Teheran, Purna Warta – Kemungkinan besar Iran dan Badan Tenaga Atom Internasional (IAEA) akan mencapai kesepakatan di Kairo, ungkap seorang sumber yang mengetahui hal tersebut kepada Tasnim.
Baca juga: Serangan Israel Menargetkan Pimpinan Hamas di Qatar
Berbicara kepada Tasnim pada hari Selasa, sumber tersebut mengatakan bahwa pertemuan mendatang antara Menteri Luar Negeri Iran Abbas Araqchi dan Direktur Jenderal IAEA Rafael Grossi di Mesir akan sangat penting.
“Meskipun belum ada yang difinalisasi, ada kemungkinan tercapainya kesepakatan antara Iran dan IAEA,” ujar sumber tersebut.
Menteri Luar Negeri Iran tiba di Kairo pada hari Selasa untuk mengadakan pembicaraan dengan para pejabat senior Mesir dan kepala IAEA Grossi.
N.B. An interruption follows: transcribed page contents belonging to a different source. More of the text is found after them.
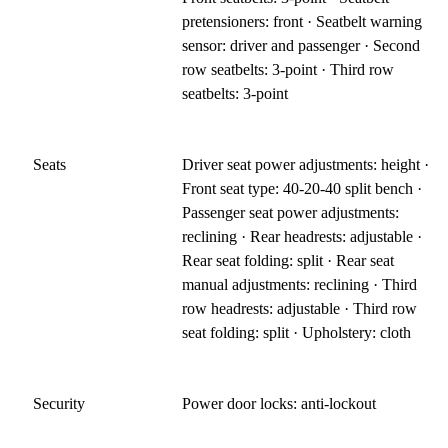
pretensioners: front · Seatbelt warning
sensor: driver and passenger · Second
row seatbelts: 3-point · Third row
seatbelts: 3-point
Seats
Driver seat power adjustments: height ·
Front seat type: 40-20-40 split bench ·
Passenger seat power adjustments:
reclining · Rear headrests: adjustable ·
Rear seat folding: split · Rear seat
manual adjustments: reclining · Third
row headrests: adjustable · Third row
seat folding: split · Upholstery: cloth
Security
Power door locks: anti-lockout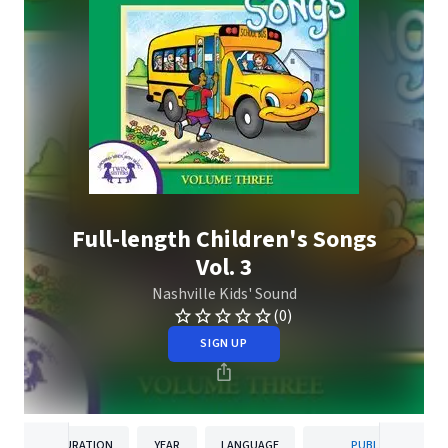
Full-length Children's Songs
Vol. 3
Nashville Kids' Sound
(0)
SIGN UP
DURATION
YEAR
LANGUAGE
PUBLISHER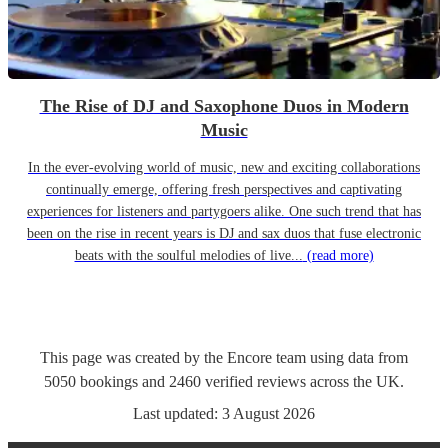
The Rise of DJ and Saxophone Duos in Modern
Music
In the ever-evolving world of music, new and exciting collaborations
continually emerge, offering fresh perspectives and captivating
experiences for listeners and partygoers alike. One such trend that has
been on the rise in recent years is DJ and sax duos that fuse electronic
beats with the soulful melodies of live...
(read more)
This page was created by the Encore team using data from
5050
bookings
and
2460
verified reviews
across the UK.
Last updated:
3 August 2026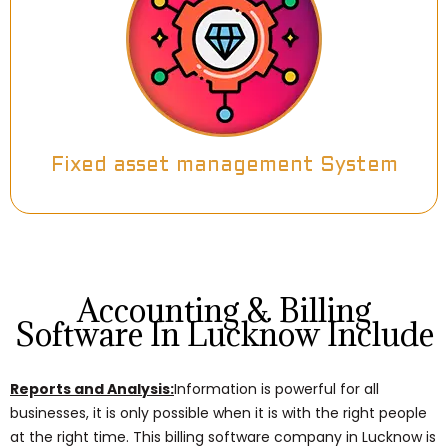
Fixed asset management System
Accounting & Billing
Software In Lucknow Include
Reports and Analysis:
Information is powerful for all
businesses, it is only possible when it is with the right people
at the right time. This billing software company in Lucknow is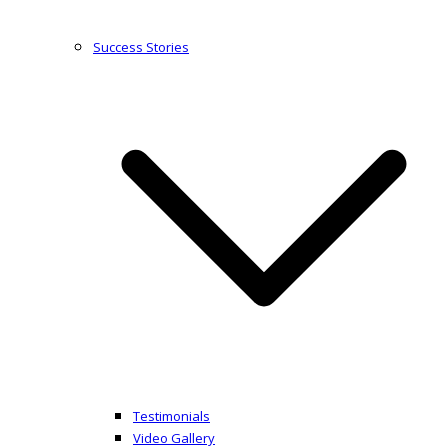
Success Stories
Testimonials
Video Gallery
Menurut Juru Bicara Kementerian Luar Negeri Iran, Esmaeil Baqaei, Araqchi akan mengadakan pertemuan dengan Grossi untuk membahas arah interaksi antara Iran dan IAEA dalam situasi baru menyusul serangan militer ilegal yang dilancarkan AS dan rezim Zionis terhadap fasilitas nuklir Iran pada bulan Juni dan undang-undang yang disahkan oleh Parlemen Iran tentang penangguhan kerja sama dengan badan nuklir PBB.
Parlemen Iran mengesahkan RUU pada 25 Juni untuk menangguhkan hubungan dengan IAEA setelah laporan bias dari Direktur Jenderal IAEA, Rafael Grossi, terhadap Iran membuka jalan bagi resolusi Dewan Gubernur yang mendorong rezim Israel untuk melancarkan perang agresi terhadap Iran dan juga mendorong AS untuk mengebom tiga fasilitas nuklir utama Iran.
Pada 3 September, Araqchi mengatakan Teheran tidak akan memberikan kesepakatan baru apa pun dengan IAEA sebelum negosiasi berakhir.
Baca juga: Menlu Iran di Kairo Akan Bertemu Pejabat Mesir dan Kepala IAEA
“Mengingat perkembangan ini, bagaimana dan dalam kerangka apa Iran dan IAEA harus bekerja sama masih dalam tahap negosiasi, dan faktanya, Badan tersebut sendiri telah sepakat bahwa perkembangan baru memerlukan kerangka kerja sama yang baru,” ujar Araqchi.
“Tidak akan ada kerja sama baru sampai negosiasi selesai,” tegasnya.
Menteri Luar Negeri menekankan bahwa Iran “akan melakukan segalanya” untuk mencegah penerapan kembali sanksi PBB di bawah mekanisme snapback.